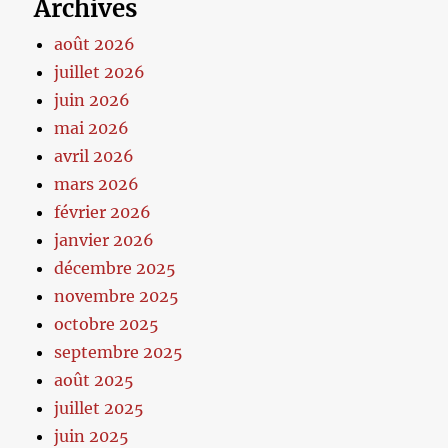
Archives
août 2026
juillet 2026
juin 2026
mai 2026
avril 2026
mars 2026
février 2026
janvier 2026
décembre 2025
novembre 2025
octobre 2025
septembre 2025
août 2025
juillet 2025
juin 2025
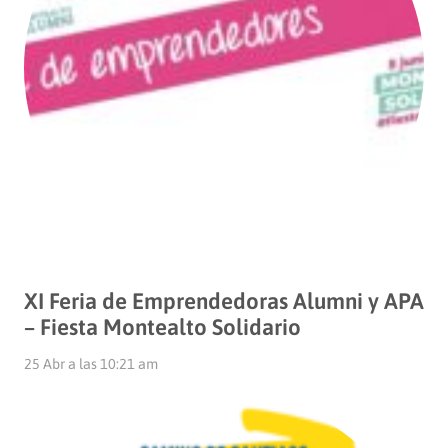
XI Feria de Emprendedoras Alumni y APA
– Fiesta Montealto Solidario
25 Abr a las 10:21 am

- About this exercise: All entries should be reproduced exactly; no picture belongs in the result.

- Answer to this task:
Archives
août 2026
juillet 2026
juin 2026
mai 2026
avril 2026
mars 2026
février 2026
janvier 2026
décembre 2025
novembre 2025
octobre 2025
septembre 2025
août 2025
juillet 2025
juin 2025
XI Feria de Emprendedoras Alumni y APA
– Fiesta Montealto Solidario
25 Abr a las 10:21 am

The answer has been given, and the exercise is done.